Кто будет вторым, Натабура уже знал – Такаудзи, а третьим – шустрый Антоку. К ним мог присоединиться любой ёми. Они попытаются убить меня сразу, понял Натабура, а с Язаки у них проблем не будет. Риск меньше. На Язаки, чтобы развлечься, они выпустят рядовых ёми.
– Моя б воля, я б тебя сразу же! Но народ хочет развлечься. Заодно проверим, какой ты в деле, – злорадно шепнул, наклонившись, Такаудзи.
Его лысина блестела, как луна, глаза были краснее обычного, а круглое лицо ничего не выражало, кроме злобы и тупости.

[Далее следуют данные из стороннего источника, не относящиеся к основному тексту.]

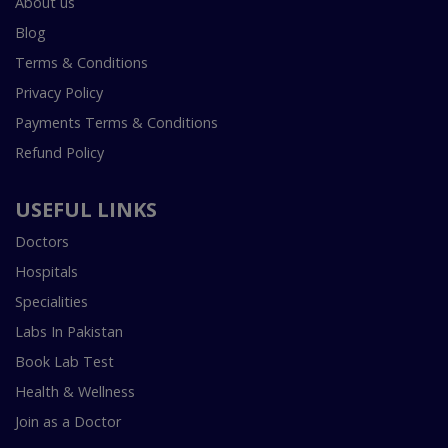
About us
Blog
Terms & Conditions
Privacy Policy
Payments Terms & Conditions
Refund Policy
USEFUL LINKS
Doctors
Hospitals
Specialities
Labs In Pakistan
Book Lab Test
Health & Wellness
Join as a Doctor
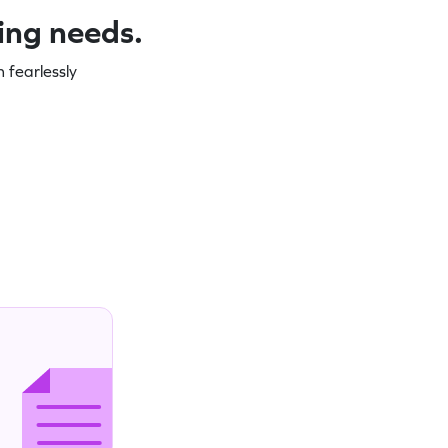
ning needs.
 fearlessly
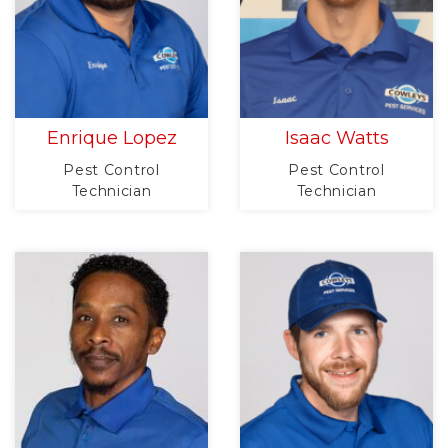
Enrique Lopez
Isaac Watts
Pest Control
Pest Control
Technician
Technician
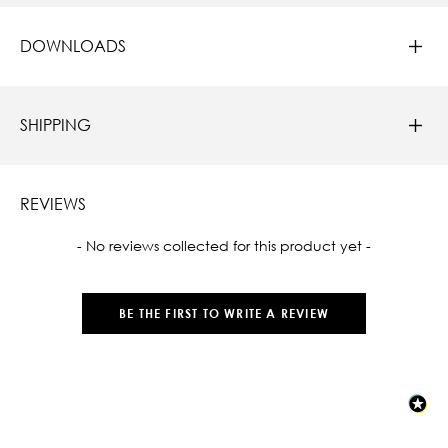
DOWNLOADS
SHIPPING
REVIEWS
New content loaded
- No reviews collected for this product yet -
BE THE FIRST TO WRITE A REVIEW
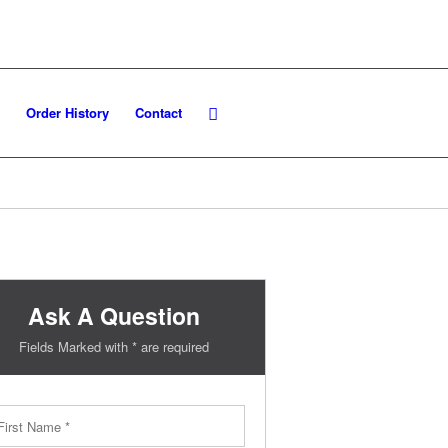
Order History
Contact
Ask A Question
Fields Marked with * are required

Натабура с Язаки в сопровождении вождя Хан-горо вошли в пагоду. Ёми повалили на второй и третий этажи, чтобы грызть свой сыр, вяленое мясо и запивать все это пивом – чанго. Ходом игры распоряжался шаман Байган. На полу пагоды расстилалась боат земель Аора – карта с городами, дорогами, реками и горами. В центре находилась крепость курува. Вот куда надо попасть, почему-то решил Натабура. Мысль была неожиданной, а мгновенно созревший план заключался в том, чтобы разведать путь к свободе.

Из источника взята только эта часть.